[Opening Supplied entries section]

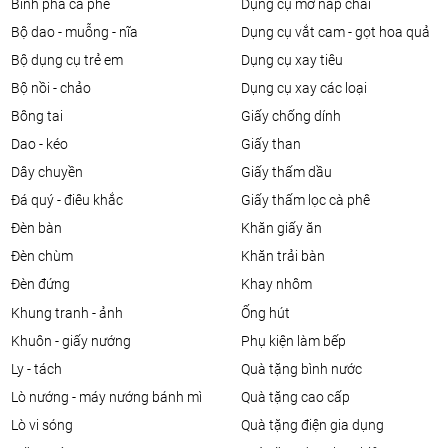
bình pha cà phê
dụng cụ mở nắp chai
bộ dao - muỗng - nĩa
dụng cụ vắt cam - gọt hoa quả
bộ dụng cụ trẻ em
dụng cụ xay tiêu
bộ nồi - chảo
dụng cụ xay các loại
bông tai
giấy chống dính
dao - kéo
giấy than
dây chuyền
giấy thấm dầu
đá quý - điêu khắc
giấy thấm lọc cà phê
đèn bàn
khăn giấy ăn
đèn chùm
khăn trải bàn
đèn đứng
khay nhôm
khung tranh - ảnh
ống hút
khuôn - giấy nướng
phụ kiện làm bếp
ly - tách
quà tặng bình nước
lò nướng - máy nướng bánh mì
quà tặng cao cấp
lò vi sóng
quà tặng điện gia dụng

[Closing Supplied entries section]

Problem description:
Please return exactly the lines that run from the line with "bộ dao - muỗng - nĩa" through the end of the records above, both included, and nothing more.

Answer for this exercise:
bộ dao - muỗng - nĩa
dụng cụ vắt cam - gọt hoa quả
bộ dụng cụ trẻ em
dụng cụ xay tiêu
bộ nồi - chảo
dụng cụ xay các loại
bông tai
giấy chống dính
dao - kéo
giấy than
dây chuyền
giấy thấm dầu
đá quý - điêu khắc
giấy thấm lọc cà phê
đèn bàn
khăn giấy ăn
đèn chùm
khăn trải bàn
đèn đứng
khay nhôm
khung tranh - ảnh
ống hút
khuôn - giấy nướng
phụ kiện làm bếp
ly - tách
quà tặng bình nước
lò nướng - máy nướng bánh mì
quà tặng cao cấp
lò vi sóng
quà tặng điện gia dụng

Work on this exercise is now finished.